How to Repair HP Dv6 Notebook Power Adapter




About: one who dreams alone

After years of lurking it's time for me to give something to the instructables community. I hope this can help!

By the way,

I WILL NOT TAKE ANY RESPONSABILITY for accidents or injuries occured trying or as a result of this instructables! DO IT AT YOUR OWN RISK!

and, if you want to give a try,

BE CAREFUL! Use glasses, gloves, mask and everything you need for YOUR SAFETY!

The power adapter of my HP dv6 notebook died a month ago.
Using a multitester I noticed that there was zero volt output. also putting my ear near the box I could ear a strange noise, some kind of syncopated twittering!
So I went to my computer shop and bought a new adapter, a universal one, but I wasn't completely satisfied with this solution:
- the new one has shorter cable, annoying!
- it doesn't connect very well, sometime I have to move the jack in and out until the notebook see it again;
- the new adapter has only 2 pins output while the HP one has 3 pins.. that third pin must be useful someway!

Enough! I've decided to open the black box to see If I can fix it!

Step 1: Tools

What I've used (and what maybe you need):

- Scissors
- Japanese sharp blade (x-acto knife should work well too)
- pliers
- tweezers
- tin wire
- insulating tape
- duct tape
- multitester
- soldering iron
- desoldering pump
- dremel with cutting tip

Step 2: Opening the Adapter

The adapter did'nt work anymore. strange noise. using the multitester I noticed that the ground and Volt pin where short-circuited!
I supposed the problem should be in the cable.
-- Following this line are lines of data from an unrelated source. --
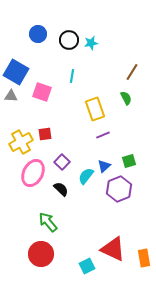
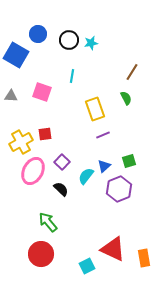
blue square: moved 17 px up
pink ellipse: moved 2 px up
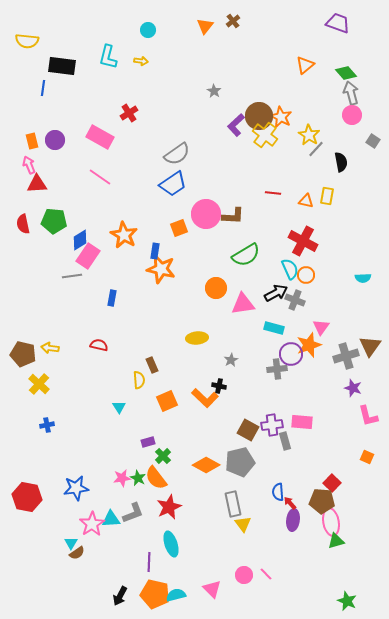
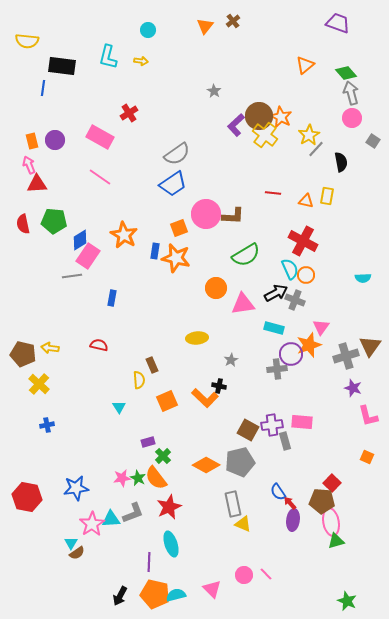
pink circle at (352, 115): moved 3 px down
yellow star at (309, 135): rotated 10 degrees clockwise
orange star at (161, 269): moved 15 px right, 11 px up
blue semicircle at (278, 492): rotated 30 degrees counterclockwise
yellow triangle at (243, 524): rotated 30 degrees counterclockwise
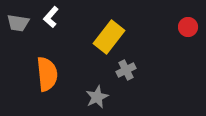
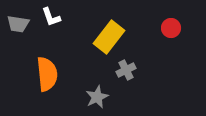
white L-shape: rotated 60 degrees counterclockwise
gray trapezoid: moved 1 px down
red circle: moved 17 px left, 1 px down
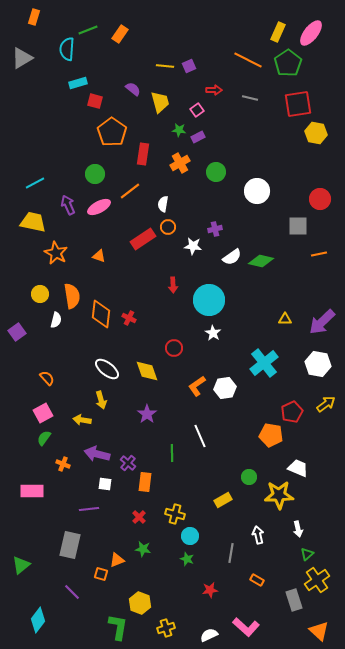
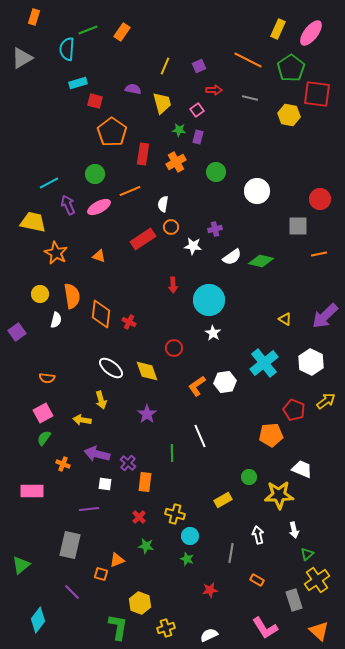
yellow rectangle at (278, 32): moved 3 px up
orange rectangle at (120, 34): moved 2 px right, 2 px up
green pentagon at (288, 63): moved 3 px right, 5 px down
yellow line at (165, 66): rotated 72 degrees counterclockwise
purple square at (189, 66): moved 10 px right
purple semicircle at (133, 89): rotated 28 degrees counterclockwise
yellow trapezoid at (160, 102): moved 2 px right, 1 px down
red square at (298, 104): moved 19 px right, 10 px up; rotated 16 degrees clockwise
yellow hexagon at (316, 133): moved 27 px left, 18 px up
purple rectangle at (198, 137): rotated 48 degrees counterclockwise
orange cross at (180, 163): moved 4 px left, 1 px up
cyan line at (35, 183): moved 14 px right
orange line at (130, 191): rotated 15 degrees clockwise
orange circle at (168, 227): moved 3 px right
red cross at (129, 318): moved 4 px down
yellow triangle at (285, 319): rotated 32 degrees clockwise
purple arrow at (322, 322): moved 3 px right, 6 px up
white hexagon at (318, 364): moved 7 px left, 2 px up; rotated 15 degrees clockwise
white ellipse at (107, 369): moved 4 px right, 1 px up
orange semicircle at (47, 378): rotated 140 degrees clockwise
white hexagon at (225, 388): moved 6 px up
yellow arrow at (326, 404): moved 3 px up
red pentagon at (292, 412): moved 2 px right, 2 px up; rotated 25 degrees counterclockwise
orange pentagon at (271, 435): rotated 15 degrees counterclockwise
white trapezoid at (298, 468): moved 4 px right, 1 px down
white arrow at (298, 529): moved 4 px left, 1 px down
green star at (143, 549): moved 3 px right, 3 px up
pink L-shape at (246, 627): moved 19 px right, 1 px down; rotated 16 degrees clockwise
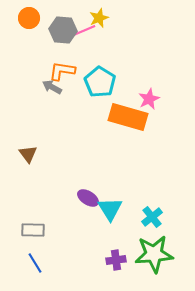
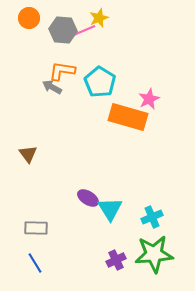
cyan cross: rotated 15 degrees clockwise
gray rectangle: moved 3 px right, 2 px up
purple cross: rotated 18 degrees counterclockwise
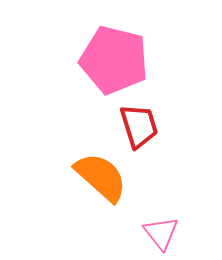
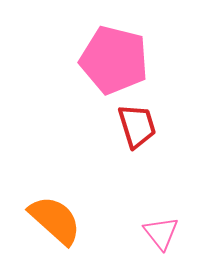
red trapezoid: moved 2 px left
orange semicircle: moved 46 px left, 43 px down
Time to open the black box!

Memo: Before going any further, unplug everything!

The box is made of two plastic shells fused together, there are no screws or clips, the only way to open it is cutting the junction line. Using dremel with cutting tip it take just 5 minutes. Luckly the inner circuit is protected by a metallic shell, so don't be too worried to cut something inside, just take your time and be very careful near the input and output cable.
When you can see metal on all the sides, gently open the plastic shell. there is some glue to keep all together, but it will surrender soon.

Step 3: Unsoldering the Cable

Before desoldering take note of how cable are connected to the pcb.
In my adapter there are 3 pins: GND (ground), ID (identification?) and VOUT (voltage output).

My output cable is coaxial and it is connected this way:
outer layer go to GND,
mid layer go to VOUT,
inner layer to ID.

TRIVIAL NOTE: Seems like the ID pin is used for some kind of communication between adapter and notebook.. It transmit a signal at lower tension so that notebook recognize the adapter as an original HP product!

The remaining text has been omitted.